TEMPO.CO, Yogyakarta -- Seratusan lebih massa dari 10 kelompok masyarakat di Yogyakarta menggelar aksi antikekerasan di kawasan Titik Nol Kilometer Jalan Malioboro, Jumat 11 Mei 2012 siang. Aksi tersebut sebagai respons kekerasan oleh massa Majelis Mujahidin Indonesia yang membubarkan paksa diskusi buku Allah, Liberty and Love karya Irshad Manji di kantor Lembaga Kajian Islam Sosial (LKiS) Yogyakarta, Rabu lalu.
“Lah itu, (peristiwa seperti itu) tidak boleh terulang lagi,” kata koordinator umum aksi antikekerasan M. Imam Aziz. Ia menegaskan aksi kelompok seperti itu harus dihentikan. “Yogja harus tetap aman dan damai,” kata dia.
Dalam pernyataan sikapnya, massa menuntut MMI dibubarkan. Selain itu, dalam poster aksi terpampang sejumlah kecaman. Di antaranya “MMI Preman Berkalung Sorban” dan “Tolak Fasisme Berkedok Agama”.
Imam mengatakan kelompok MMI semacam itu sebenarnya tidak besar. Mereka hanya vokal dan kerap melakukan kekerasan. “Yang mayoritas, kan, sebenarnya cinta damai,” kata lelaki yang menjabat sebagai salah satu Ketua Pengurus Besar Nahdlatul Ulama itu.
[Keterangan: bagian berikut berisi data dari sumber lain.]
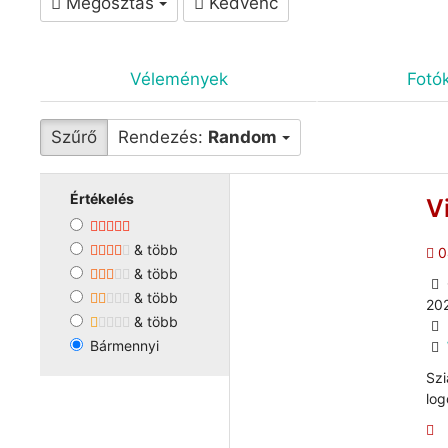
Megosztás
Kedvenc
Vélemények
Fotó
Szűrő
Rendezés:
Random
Értékelés
V
& több
0
& több
& több
20
& több
Bármennyi
Szi
log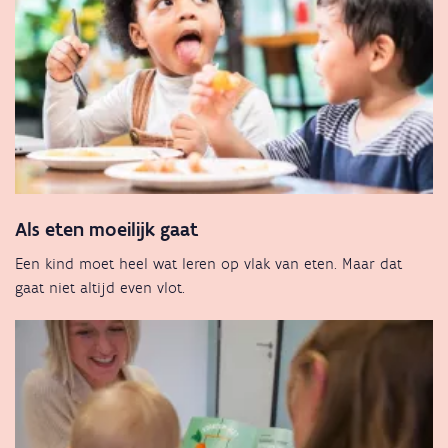
Als eten moeilijk gaat
Een kind moet heel wat leren op vlak van eten. Maar dat
gaat niet altijd even vlot.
Selain warga NU, aksi itu juga diikuti oleh Syarikat Indonesia, Sekretariat Bersama Keistimewaan Yogyakarta, PMII, GMNI, Gusdurian, FS KMMJ, FAM-J, Aji Damai dan Forum LSM Yogyakarta.
Menurut Imam, aksi antikekerasan ini adalah sebuah gerakan budaya. Kekerasan tak bisa dilawan dengan kekerasan. Upaya penuntasan kasus kekerasan harus dilakukan sesuai proses hukum yang berlaku. “Kalau dilawan dengan kekerasan pula maka akan terjadi lingkaran kekerasan,” katanya.
Ia menambahkan, setelah penyerbuan ke kantor LKiS, Gerakan Pemuda Anshor juga telah mendatangi Kepolisian Daerah Istimewa Yogyakarta untuk mendesak agar peristiwa itu segera diusut tuntas.